* [Codel] Fwd: [aqm] Codel's count variable and re-entering dropping state at small time intervals
[not found] <55AD2695.8050605@kit.edu>
@ 2015-07-20 17:04 ` Dave Taht
2015-07-20 19:34 ` [Codel] " Jonathan Morton
[not found] ` <7A2801D5E40DD64A85E38DF22117852C70AE040F@wdc1exchmbxp05.hq.corp.viasat.com>
2 siblings, 0 replies; 6+ messages in thread
From: Dave Taht @ 2015-07-20 17:04 UTC (permalink / raw)
To: codel
---------- Forwarded message ----------
From: Roland Bless <roland.bless@kit.edu>
Date: Mon, Jul 20, 2015 at 6:49 PM
Subject: [aqm] Codel's count variable and re-entering dropping state
at small time intervals
To: aqm@ietf.org
Dear All,
we (Polina and I) have two questions concerning the behavior of the
`count` variable in Codel which can be summarized as:
1. after exiting dropping state, count is usually reset, unless "the
next drop state is entered too close to the previous one". This special
case is not explained in the text of the codel draft, but is present in
all implementations, and, currently, there are at least three different
versions of it (see below). We feel that implementers need more guidance
here...
2. is 'count' supposed to be reset or saturated on overflow and what
should be its maximum value (it makes a difference whether you are using
16-, 32-, or 64-bit counter)?
Regarding the first question:
Here are references to code that we looked to:
1) reference implementation in the draft:
https://tools.ietf.org/html/draft-ietf-aqm-codel-01#page-20
2) ns-2 code:
https://github.com/hbatmit/ns2.35/blob/master/queue/codel.cc#L144
3) linux code:
https://github.com/torvalds/linux/blob/110bc76729d448fdbcb5cdb63b83d9fd65ce5e26/include/net/codel.h
4) cake code: https://github.com/dtaht/sch_cake/blob/master/codel5.h
When codel encounters congestion it enters drop state, counts the number
the of packets that were dropped since congestion was encountered, and
drops packets in intervals of "interval" / sqrt (count). When there is
no more congestion, the drop state is exited and this counter is reset
unless "the next drop state is entered too close to the previous one".

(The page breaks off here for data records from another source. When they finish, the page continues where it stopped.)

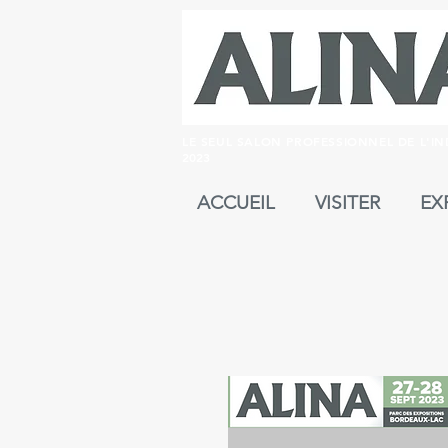
LE SEUL SALON PROFESSIONNEL DE L'I
2023
ACCUEIL
VISITER
EX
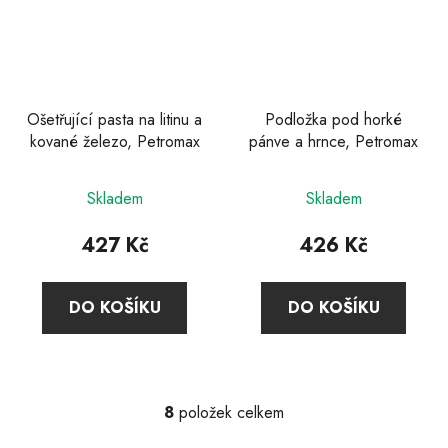
Ošetřující pasta na litinu a
Podložka pod horké
kované železo, Petromax
pánve a hrnce, Petromax
Skladem
Skladem
427 Kč
426 Kč
DO KOŠÍKU
DO KOŠÍKU
8
položek celkem
O
v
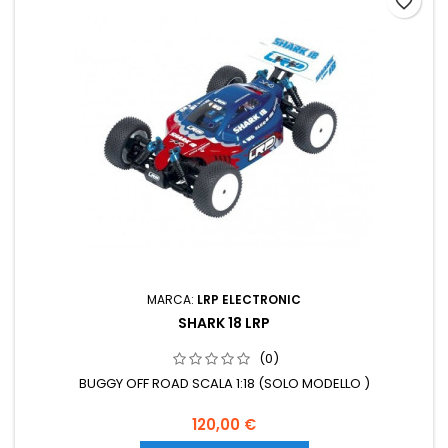
favorite_border
MARCA:
LRP ELECTRONIC
SHARK 18 LRP
(0)
BUGGY OFF ROAD SCALA 1:18 (SOLO MODELLO )
120,00 €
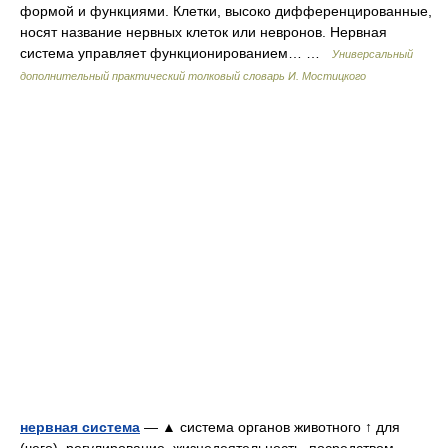
формой и функциями. Клетки, высоко дифференцированные,
носят название нервных клеток или невронов. Нервная
система управляет функционированием… …
Универсальный
дополнительный практический толковый словарь И. Мостицкого
нервная система
— ▲ система органов животного ↑ для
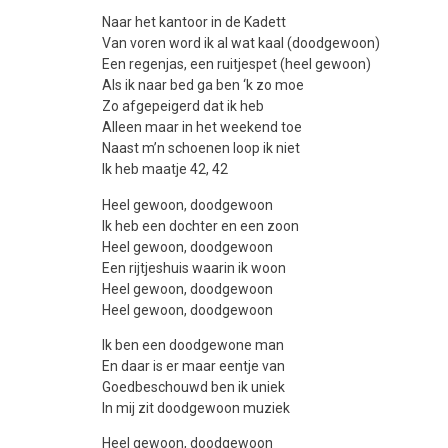
Naar het kantoor in de Kadett
Van voren word ik al wat kaal (doodgewoon)
Een regenjas, een ruitjespet (heel gewoon)
Als ik naar bed ga ben ‘k zo moe
Zo afgepeigerd dat ik heb
Alleen maar in het weekend toe
Naast m’n schoenen loop ik niet
Ik heb maatje 42, 42
Heel gewoon, doodgewoon
Ik heb een dochter en een zoon
Heel gewoon, doodgewoon
Een rijtjeshuis waarin ik woon
Heel gewoon, doodgewoon
Heel gewoon, doodgewoon
Ik ben een doodgewone man
En daar is er maar eentje van
Goedbeschouwd ben ik uniek
In mij zit doodgewoon muziek
Heel gewoon, doodgewoon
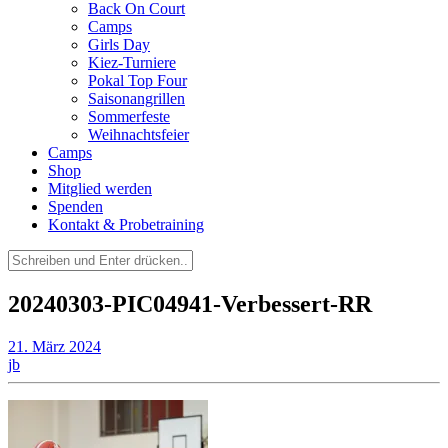
Back On Court
Camps
Girls Day
Kiez-Turniere
Pokal Top Four
Saisonangrillen
Sommerfeste
Weihnachtsfeier
Camps
Shop
Mitglied werden
Spenden
Kontakt & Probetraining
Suchen
nach:
20240303-PIC04941-Verbessert-RR
21. März 2024
jb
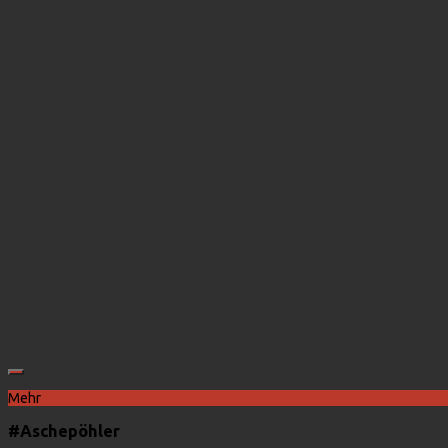
Mehr
#Aschepöhler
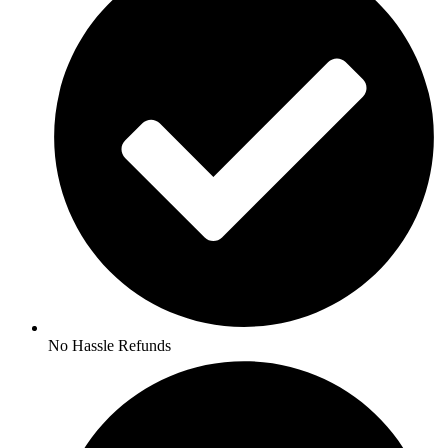
No Hassle Refunds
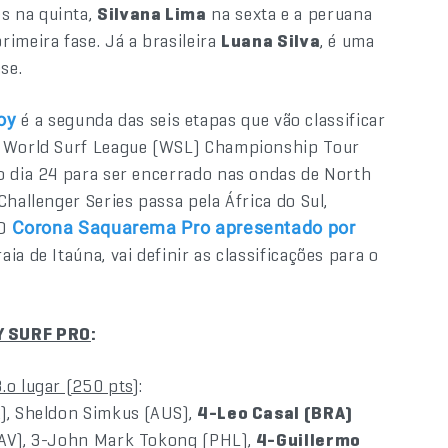
s na quinta,
Silvana Lima
na sexta e a peruana
rimeira fase. Já a brasileira
Luana Silva
, é uma
se.
é a segunda das seis etapas que vão classificar
oy
do World Surf League (WSL) Championship Tour
o dia 24 para ser encerrado nas ondas de North
hallenger Series passa pela África do Sul,
 O
Corona Saquarema Pro apresentado por
ia de Itaúna, vai definir as classificações para o
Y SURF PRO
:
.o lugar (250 pts)
:
A), Sheldon Simkus (AUS),
4-Leo Casal (BRA)
HAV), 3-John Mark Tokong (PHL),
4-Guillermo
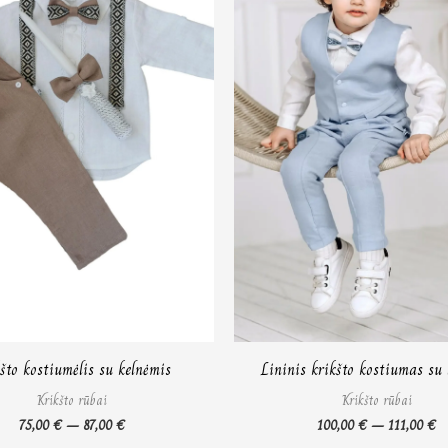
što kostiumėlis su kelnėmis
Lininis krikšto kostiumas su 
Krikšto rūbai
Krikšto rūbai
75,00
€
–
87,00
€
100,00
€
–
111,00
€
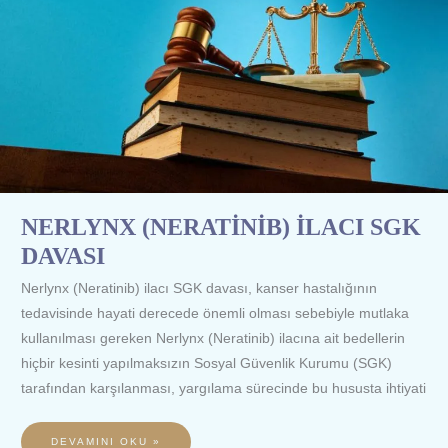
NERLYNX (NERATİNİB) İLACI SGK
DAVASI
Nerlynx (Neratinib) ilacı SGK davası, kanser hastalığının
tedavisinde hayati derecede önemli olması sebebiyle mutlaka
kullanılması gereken Nerlynx (Neratinib) ilacına ait bedellerin
hiçbir kesinti yapılmaksızın Sosyal Güvenlik Kurumu (SGK)
tarafından karşılanması, yargılama sürecinde bu hususta ihtiyati
DEVAMINI OKU »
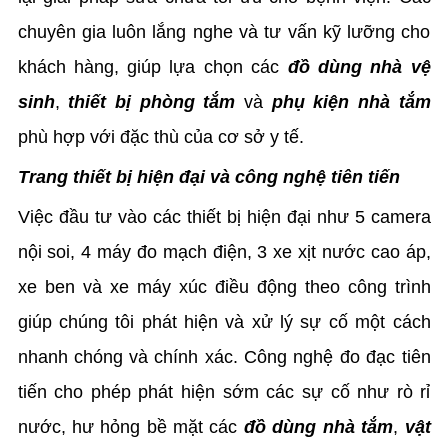
chuyên gia luôn lắng nghe và tư vấn kỹ lưỡng cho
khách hàng, giúp lựa chọn các
đồ dùng nhà vệ
sinh
,
thiết bị phòng tắm
và
phụ kiện nhà tắm
phù hợp với đặc thù của cơ sở y tế.
Trang thiết bị hiện đại và công nghệ tiên tiến
Việc đầu tư vào các thiết bị hiện đại như 5 camera
nội soi, 4 máy đo mạch điện, 3 xe xịt nước cao áp,
xe ben và xe máy xúc điều động theo công trình
giúp chúng tôi phát hiện và xử lý sự cố một cách
nhanh chóng và chính xác. Công nghệ đo đạc tiên
tiến cho phép phát hiện sớm các sự cố như rò rỉ
nước, hư hỏng bề mặt các
đồ dùng nhà tắm
,
vật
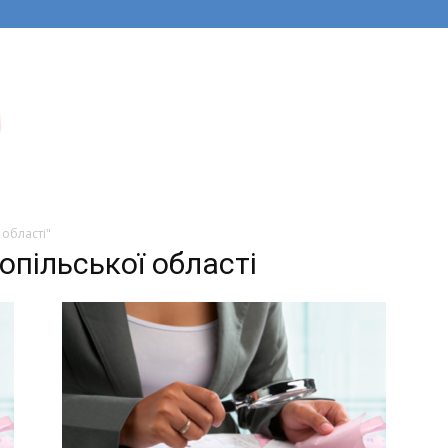
 області"
опільської області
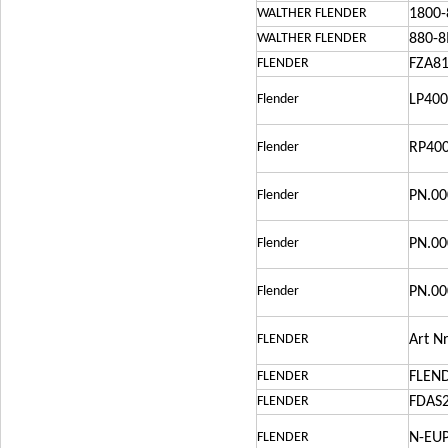
WALTHER FLENDER
1800
WALTHER FLENDER
880-
FLENDER
FZA8
Flender
LP400
Flender
RP400
Flender
PN.00
Flender
PN.00
Flender
PN.00
FLENDER
Art N
FLENDER
FLEN
FLENDER
FDAS2
FLENDER
N-EU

This "too close to the previous one" is a part that is not well
documented and differs in implementations:
1) In the ns-2 code it is in lines 187-200. The most important part is
the comment that says that this control law is bad, but there is no
better one available.
2) In the reference code these lines are the last lines on page 20. It
has the same code (except // kmn decay tests line), but doesn't say that
this solution is temporary.
3) In Linux code the lines in question are 334-348 and 352; first it
uses 16 instead of 8, but this is consistent with comments, second it
sets the count to something else that wasn't comprehensible (It doesn't
look like the difference between previous count and count before that as
the names would suggest, but rather a some improvement of count - 2,
where 2 can be 3 or 1 or something ...)
4) For Cake the lines in question are 401-411, and in particular 404-405.

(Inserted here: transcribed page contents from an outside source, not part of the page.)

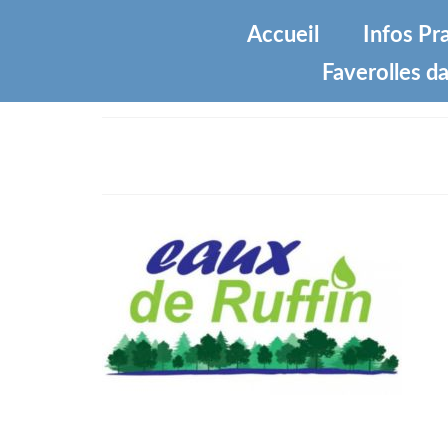
Accueil
Infos Pr
Faverolles da
eau-ruffin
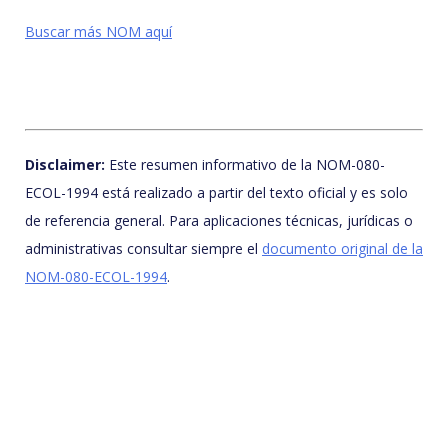
Buscar más NOM aquí
Disclaimer:
Este resumen informativo de la NOM-080-
ECOL-1994 está realizado a partir del texto oficial y es solo
de referencia general. Para aplicaciones técnicas, jurídicas o
administrativas consultar siempre el
documento original de la
NOM-080-ECOL-1994
.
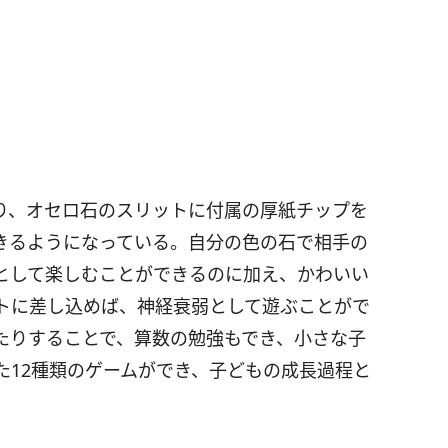
り、オセロ石のスリットに付属の厚紙チップを
きるようになっている。自分の色の石で相手の
として楽しむことができるのに加え、かわいい
トに差し込めば、神経衰弱として遊ぶことがで
たりすることで、算数の勉強もでき、小さな子
た12種類のゲームができ、子どもの成長過程と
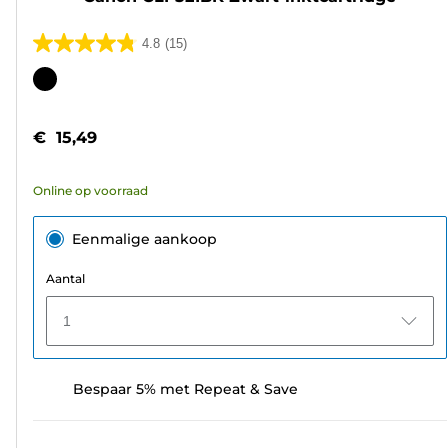
4.8
(15)
4.8
van
Kleurencartridge
de
5
€ 15,49
sterren.
15
Online op voorraad
beoordelingen
Eenmalige aankoop
Aantal
1
Bespaar 5% met Repeat & Save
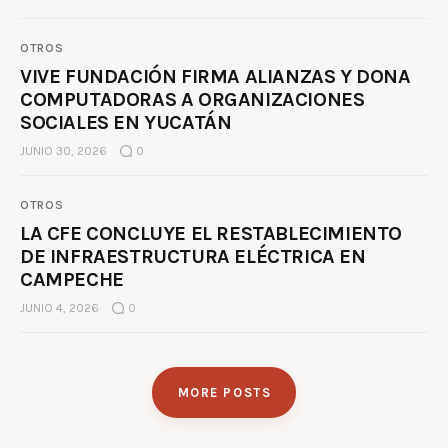
OTROS
VIVE FUNDACIÓN FIRMA ALIANZAS Y DONA
COMPUTADORAS A ORGANIZACIONES
SOCIALES EN YUCATÁN
JUNIO 30, 2026
0
OTROS
LA CFE CONCLUYE EL RESTABLECIMIENTO
DE INFRAESTRUCTURA ELÉCTRICA EN
CAMPECHE
JUNIO 4, 2026
0
MORE POSTS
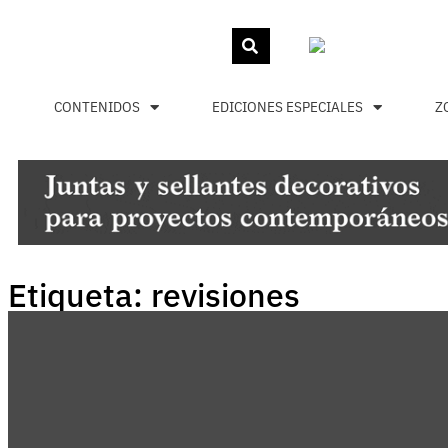
CONTENIDOS
EDICIONES ESPECIALES
Z
Etiqueta: revisiones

What is the "official" recommended version or is there any guidance on
how to select one?
Regarding the second question:
In the reference implementation of the draft, count is 32-bit integer,
but one cannot find any comments about the overflow behavior.
In Linux there is a comment to ignore overflow since there is no
division, and due to the sqrt^-1 approximation it won't break at 0.

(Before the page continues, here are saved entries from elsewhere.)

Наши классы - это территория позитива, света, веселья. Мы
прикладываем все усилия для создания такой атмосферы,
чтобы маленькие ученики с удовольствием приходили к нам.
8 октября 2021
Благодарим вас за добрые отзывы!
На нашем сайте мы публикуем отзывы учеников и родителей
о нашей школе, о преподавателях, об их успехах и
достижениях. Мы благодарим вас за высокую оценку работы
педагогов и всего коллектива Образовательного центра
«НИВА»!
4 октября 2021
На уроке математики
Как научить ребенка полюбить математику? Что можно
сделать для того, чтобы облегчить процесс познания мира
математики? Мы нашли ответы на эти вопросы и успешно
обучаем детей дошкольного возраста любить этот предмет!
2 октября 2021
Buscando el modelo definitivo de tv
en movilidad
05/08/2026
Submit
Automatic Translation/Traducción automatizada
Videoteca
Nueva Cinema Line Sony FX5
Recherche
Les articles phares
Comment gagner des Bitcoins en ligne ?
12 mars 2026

According to these two emails on the Cake archive:
https://lists.bufferbloat.net/pipermail/cake/2015-June/000301.html,
https://lists.bufferbloat.net/pipermail/cake/2015-June/000302.html , it
seems that the original intention of count was to be reset by overflow
at 2^16, but according to experiments it is better to saturate it.
So, what is the desired overflow behavior for count: should it overflow
or saturate, and if the latter applies, at which maximal value?
Best Regards,
Roland and Polina (currently implementing stuff)
_______________________________________________
aqm mailing list
aqm@ietf.org
https://www.ietf.org/mailman/listinfo/aqm
--
Dave Täht
worldwide bufferbloat report:
http://www.dslreports.com/speedtest/results/bufferbloat
And:
What will it take to vastly improve wifi for everyone?
https://plus.google.com/u/0/explore/makewififast
^ permalink raw reply [flat|nested] 6+ messages in thread
* Re: [Codel] [aqm] Codel's count variable and re-entering dropping state at small time intervals
[not found] <55AD2695.8050605@kit.edu>
2015-07-20 17:04 ` [Codel] Fwd: [aqm] Codel's count variable and re-entering dropping state at small time intervals Dave Taht
@ 2015-07-20 19:34 ` Jonathan Morton
[not found] ` <55CDE8E3.4080207@student.kit.edu>
[not found] ` <7A2801D5E40DD64A85E38DF22117852C70AE040F@wdc1exchmbxp05.hq.corp.viasat.com>
2 siblings, 1 reply; 6+ messages in thread
From: Jonathan Morton @ 2015-07-20 19:34 UTC (permalink / raw)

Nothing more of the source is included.